Fleury stoned Nicklas Backstrom with a split pad save. He followed that with point-blank stops on Alex Ovechkin and two on Alexander Semin. The Penguins killed the five-on-three and Sidney Crosby tallied seconds later for the opening goal.

“We had a lot of penalties, that’s where they got most of their chances and shots,” Fleury said. “We got out of it on a good note and was a good spark for the game.”

“He was making great saves against five of the best guys that you’ll face in a five-on-three,” defenseman Brooks Orpik said. “I think our PK did a great job, but when he’s playing the way he was, that gives everybody else in front of him a lot of confidence.”

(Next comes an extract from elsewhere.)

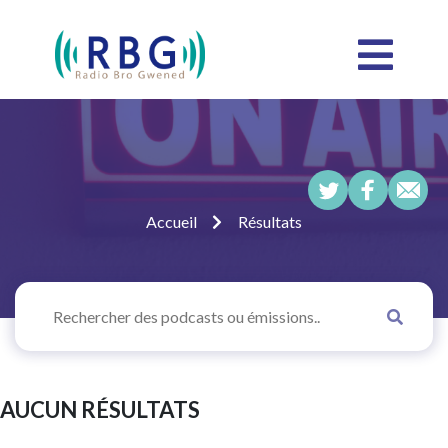
Accueil
Résultats
AUCUN RÉSULTATS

Fleury was similarly strong in the third period and overtime. He stopped Mathieu Perreault on a breakaway. Fleury then made the save of the season in the extra session. Mike Green made a sick move at the side of the net and had Fleury beat. But the 26-year-old netminder reached back with his glove and snatched the puck as it neared the goal line.

“The save on Green in overtime was outrageous,” Bylsma said.

Fleury surrendered only one goal in the shootout on the opening attempt by Ovechkin. Fleury stonewalled the remaining six shooters to set the table for Pascal Dupuis’ game-deciding goal.

“First one went in so I was a little bit mad,” Fleury said. “Right away we got a big goal after that so I relaxed a little. It went alright.”

What also went alright was that the Penguins were able to get the better of their rivals in the first of four meetings this season, and the preliminary matchup to the 2011 NHL Bridgestone Winter Classic.

And the team picked up two huge points in the standings. Thanks to their goaltender.

“This is as consistent as I’ve ever seen him play,” Orpik said. “He’s obviously got a boatload of talent. That’s the toughest thing to achieve in this league. You learn some nights you don’t feel as well as other nights. You just try to play as consistent as possible. That’s what he’s done all year.

“He was our best player by far all night.”